■ What needs to be done ■
Every line with the string "AUSAV" should be copied from the data.

■ Records for this exercise ■

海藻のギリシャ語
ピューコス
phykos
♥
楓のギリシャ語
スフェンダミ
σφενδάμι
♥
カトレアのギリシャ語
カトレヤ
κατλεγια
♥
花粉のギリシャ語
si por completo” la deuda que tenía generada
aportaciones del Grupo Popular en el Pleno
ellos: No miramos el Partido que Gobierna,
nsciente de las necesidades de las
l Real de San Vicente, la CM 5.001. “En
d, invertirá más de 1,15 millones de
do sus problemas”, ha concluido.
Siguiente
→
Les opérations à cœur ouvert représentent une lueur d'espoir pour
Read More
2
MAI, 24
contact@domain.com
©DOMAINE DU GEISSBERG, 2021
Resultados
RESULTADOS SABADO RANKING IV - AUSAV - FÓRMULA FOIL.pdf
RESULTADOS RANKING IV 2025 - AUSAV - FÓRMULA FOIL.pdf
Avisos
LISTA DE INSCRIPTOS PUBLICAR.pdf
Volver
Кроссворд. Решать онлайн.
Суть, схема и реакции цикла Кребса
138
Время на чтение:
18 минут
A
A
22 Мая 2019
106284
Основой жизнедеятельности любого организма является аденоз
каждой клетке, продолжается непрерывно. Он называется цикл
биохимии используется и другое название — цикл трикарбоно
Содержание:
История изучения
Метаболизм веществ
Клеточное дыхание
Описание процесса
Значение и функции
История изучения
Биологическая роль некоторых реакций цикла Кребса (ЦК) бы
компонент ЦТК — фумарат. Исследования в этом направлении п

--

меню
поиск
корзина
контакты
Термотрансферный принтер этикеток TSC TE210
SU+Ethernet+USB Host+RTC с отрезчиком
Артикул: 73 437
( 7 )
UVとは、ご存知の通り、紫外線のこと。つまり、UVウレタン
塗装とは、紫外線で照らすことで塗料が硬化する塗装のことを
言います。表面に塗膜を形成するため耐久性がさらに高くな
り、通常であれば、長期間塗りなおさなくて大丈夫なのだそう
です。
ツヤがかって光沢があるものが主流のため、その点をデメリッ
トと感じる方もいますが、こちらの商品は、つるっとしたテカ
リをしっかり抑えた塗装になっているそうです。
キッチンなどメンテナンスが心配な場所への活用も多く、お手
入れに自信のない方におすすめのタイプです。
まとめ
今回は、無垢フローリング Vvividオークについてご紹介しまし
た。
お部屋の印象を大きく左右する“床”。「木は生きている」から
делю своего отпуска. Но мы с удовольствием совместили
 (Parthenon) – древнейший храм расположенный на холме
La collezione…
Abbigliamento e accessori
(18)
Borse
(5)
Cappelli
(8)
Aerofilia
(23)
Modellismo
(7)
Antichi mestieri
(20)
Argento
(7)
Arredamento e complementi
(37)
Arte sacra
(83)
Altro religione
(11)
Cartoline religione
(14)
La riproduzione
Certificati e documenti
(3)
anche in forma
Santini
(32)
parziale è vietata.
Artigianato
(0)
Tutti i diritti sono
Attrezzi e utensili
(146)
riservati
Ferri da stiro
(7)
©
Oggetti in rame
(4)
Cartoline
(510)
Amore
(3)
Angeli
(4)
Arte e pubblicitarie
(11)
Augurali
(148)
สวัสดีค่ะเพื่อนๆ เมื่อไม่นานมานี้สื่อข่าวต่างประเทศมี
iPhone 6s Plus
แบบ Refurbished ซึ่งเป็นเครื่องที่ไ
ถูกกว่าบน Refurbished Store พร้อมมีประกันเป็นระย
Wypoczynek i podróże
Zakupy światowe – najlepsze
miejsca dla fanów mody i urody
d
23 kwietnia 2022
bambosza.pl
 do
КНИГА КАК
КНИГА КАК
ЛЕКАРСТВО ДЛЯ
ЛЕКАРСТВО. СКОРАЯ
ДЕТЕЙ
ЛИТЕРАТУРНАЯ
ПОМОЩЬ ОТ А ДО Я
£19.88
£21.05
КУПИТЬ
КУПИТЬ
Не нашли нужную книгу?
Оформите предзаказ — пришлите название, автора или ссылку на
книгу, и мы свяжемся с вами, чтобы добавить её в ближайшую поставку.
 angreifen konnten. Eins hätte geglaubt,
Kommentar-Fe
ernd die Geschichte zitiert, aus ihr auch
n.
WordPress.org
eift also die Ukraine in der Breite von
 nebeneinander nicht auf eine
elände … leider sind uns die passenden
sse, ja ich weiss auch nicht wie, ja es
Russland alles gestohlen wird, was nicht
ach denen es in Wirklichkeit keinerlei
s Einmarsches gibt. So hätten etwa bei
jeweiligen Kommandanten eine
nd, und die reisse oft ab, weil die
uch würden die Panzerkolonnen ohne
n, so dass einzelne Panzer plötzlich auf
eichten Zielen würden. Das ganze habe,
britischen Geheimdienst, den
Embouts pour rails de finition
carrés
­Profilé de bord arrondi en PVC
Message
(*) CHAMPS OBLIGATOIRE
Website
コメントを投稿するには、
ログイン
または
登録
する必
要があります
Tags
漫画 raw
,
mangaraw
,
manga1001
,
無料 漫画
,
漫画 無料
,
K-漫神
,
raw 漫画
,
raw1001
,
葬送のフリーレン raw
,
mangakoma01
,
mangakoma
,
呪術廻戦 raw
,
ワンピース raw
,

* * *

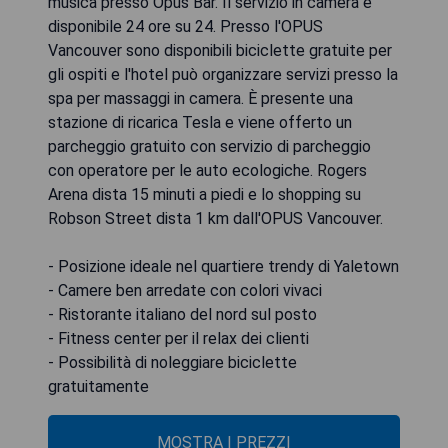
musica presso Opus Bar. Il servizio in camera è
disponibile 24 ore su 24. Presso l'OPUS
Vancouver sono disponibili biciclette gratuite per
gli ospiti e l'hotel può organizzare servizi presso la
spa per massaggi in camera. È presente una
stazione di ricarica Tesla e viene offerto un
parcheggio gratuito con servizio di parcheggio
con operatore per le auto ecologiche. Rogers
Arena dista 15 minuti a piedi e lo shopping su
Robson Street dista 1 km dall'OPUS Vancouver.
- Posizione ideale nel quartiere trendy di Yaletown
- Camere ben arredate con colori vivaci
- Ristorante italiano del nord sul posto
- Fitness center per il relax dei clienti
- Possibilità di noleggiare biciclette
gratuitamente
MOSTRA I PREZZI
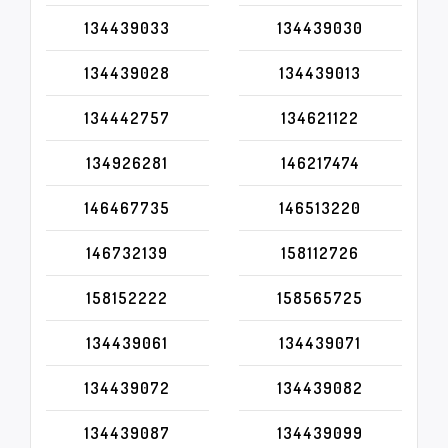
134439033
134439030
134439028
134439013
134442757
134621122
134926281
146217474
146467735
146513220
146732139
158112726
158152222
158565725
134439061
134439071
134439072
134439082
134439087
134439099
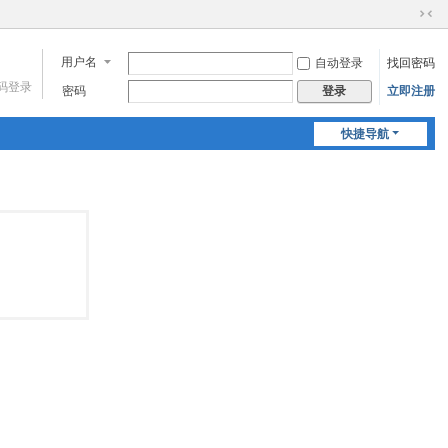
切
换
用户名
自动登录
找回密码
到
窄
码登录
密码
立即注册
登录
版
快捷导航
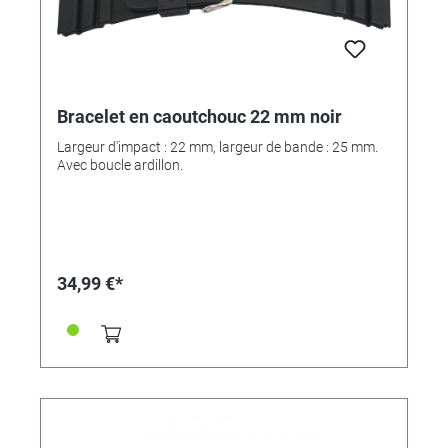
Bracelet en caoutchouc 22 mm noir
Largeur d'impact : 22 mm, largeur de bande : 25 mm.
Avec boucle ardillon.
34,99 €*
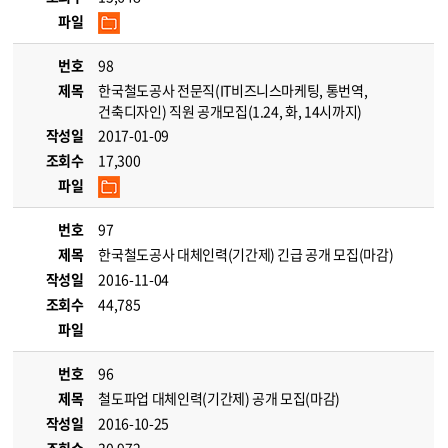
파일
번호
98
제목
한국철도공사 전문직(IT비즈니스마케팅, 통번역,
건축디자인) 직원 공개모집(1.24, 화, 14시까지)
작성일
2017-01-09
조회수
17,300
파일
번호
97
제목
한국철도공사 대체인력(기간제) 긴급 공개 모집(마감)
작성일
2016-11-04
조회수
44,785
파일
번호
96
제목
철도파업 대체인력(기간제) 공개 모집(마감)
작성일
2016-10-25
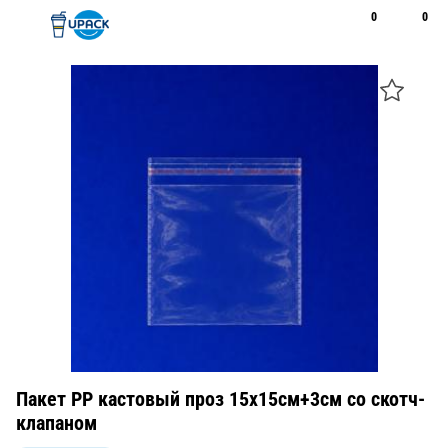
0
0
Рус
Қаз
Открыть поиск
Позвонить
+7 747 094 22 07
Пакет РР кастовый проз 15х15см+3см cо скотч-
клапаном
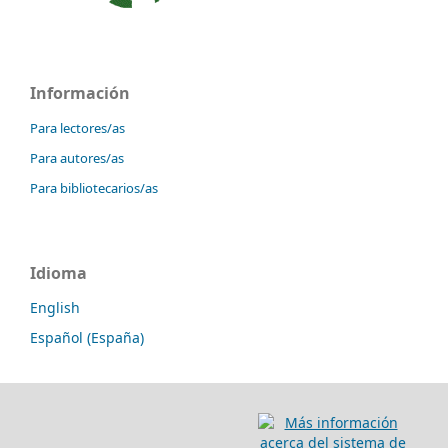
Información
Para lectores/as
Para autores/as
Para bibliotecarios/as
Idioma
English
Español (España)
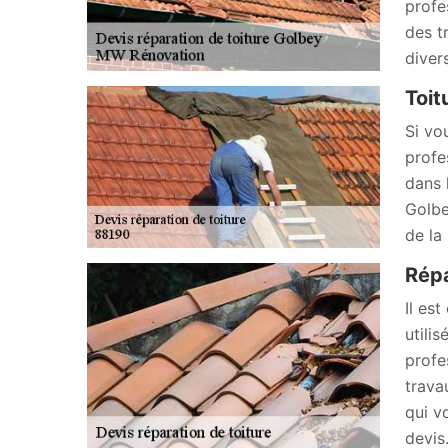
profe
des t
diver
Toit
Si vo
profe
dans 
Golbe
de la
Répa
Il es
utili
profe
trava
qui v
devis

■ Exercise result ■
RESULTADOS SABADO RANKING IV - AUSAV - FÓRMULA FOIL.pdf
RESULTADOS RANKING IV 2025 - AUSAV - FÓRMULA FOIL.pdf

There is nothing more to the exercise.